● Working data:
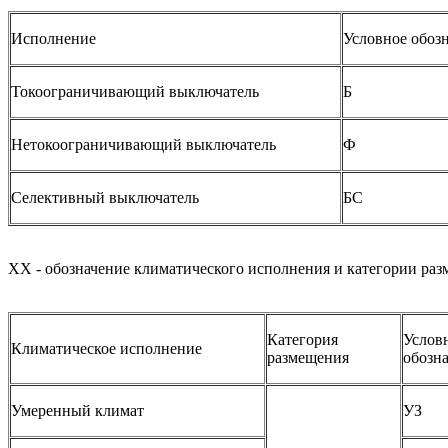
Исполнение
Условное обоз
Токоограничивающий выключатель
Б
Нетокоограничивающий выключатель
Ф
Селективный выключатель
БС
XX - обозначение климатического исполнения и категории раз
Категория
Услов
Климатическое исполнение
размещения
обозн
Умеренный климат
УЗ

● Task goal: Copy out all the data exactly; skip the pictures.

● Output below:
Исполнение
Условное обоз
Токоограничивающий выключатель
Б
Нетокоограничивающий выключатель
Ф
Селективный выключатель
БС
XX - обозначение климатического исполнения и категории раз
Категория
Услов
Климатическое исполнение
размещения
обозн
Умеренный климат
УЗ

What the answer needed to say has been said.